Interesting, never heard of that ethnic group.

I live outside of my native country


----------



## One Wheel (Jan 11, 2019)

Metallic Silver said:


> im a very rare asian species
> everytime i compete, im always the only Hmong cuber there.



There are a fair number of Hmong people around where I live. At least enough that if a public announcement or document is going to be translated from English the first language is Spanish and the second is Hmong. 

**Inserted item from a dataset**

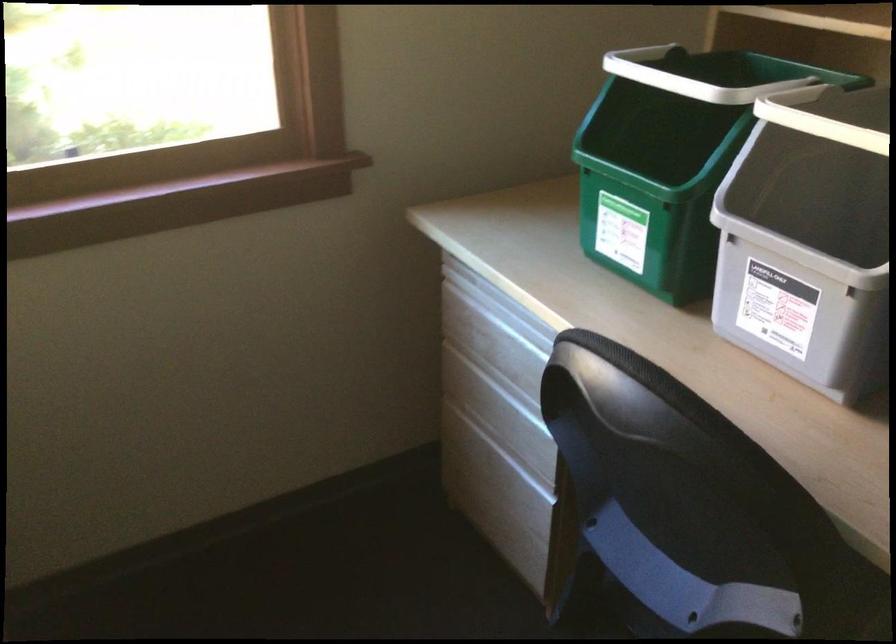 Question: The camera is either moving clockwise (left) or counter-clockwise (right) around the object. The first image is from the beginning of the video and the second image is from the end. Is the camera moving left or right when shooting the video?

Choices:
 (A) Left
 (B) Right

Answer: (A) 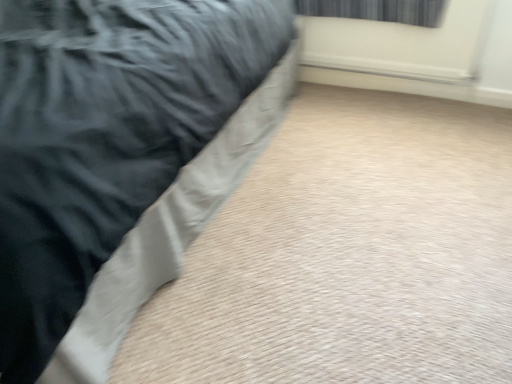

Last fall a Hmong gentleman called me with regard to a bull I had listed for sale. He wanted beef. I ended up agreeing to sell him a cow, I shot it for him, and they butchered it on the farm. I hadn’t mentioned it to my brother, and he was gone when I shot the cow. So he drove up to see a middle-aged, blood-spattered Asian gentleman, standing next to a car with blacked-out windows, holding a large bucket of very sharp knives, saying “we’re gonna have a party!” Another several guys were gathered around a partially-butchered cow on the other side of the lawn. I guess it was pretty intimidating.


----------



## Metallic Silver (Jan 11, 2019)

One Wheel said:


> There are a fair number of Hmong people around where I live. At least enough that if a public announcement or document is going to be translated from English the first language is Spanish and the second is Hmong.
> 
> Last fall a Hmong gentleman called me with regard to a bull I had listed for sale. He wanted beef. I ended up agreeing to sell him a cow, I shot it for him, and they butchered it on the farm. I hadn’t mentioned it to my brother, and he was gone when I shot the cow. So he drove up to see a middle-aged, blood-spattered Asian gentleman, standing next to a car with blacked-out windows, holding a large bucket of very sharp knives, saying “we’re gonna have a party!” Another several guys were gathered around a partially-butchered cow on the other side of the lawn. I guess it was pretty intimidating.



LMAO, of course lol

1. Youre in Wisconsin, all hmong people are populated only and mostly in Wisconsin, California, Carolinas, and Minnesota.
2. They use the cow to sacrifice and do some religious ritual thingy. Killing a cow is expensive, which is probably why they celebrated, plus, we always treat a ritual a "party", pretty much just inviting hell of a lot of relatives in the house and eating a bunch of food while doing the ritual thingy.


----------



## One Wheel (Jan 11, 2019)

Metallic Silver said:


> LMAO, of course lol
> 
> 1. Youre in Wisconsin, all hmong people are populated only and mostly in Wisconsin, California, Carolinas, and Minnesota.
> 2. They use the cow to sacrifice and do some religious ritual thingy. Killing a cow is expensive, which is probably why they celebrated, plus, we always treat a ritual a "party", pretty much just inviting hell of a lot of relatives in the house and eating a bunch of food while doing the ritual thingy.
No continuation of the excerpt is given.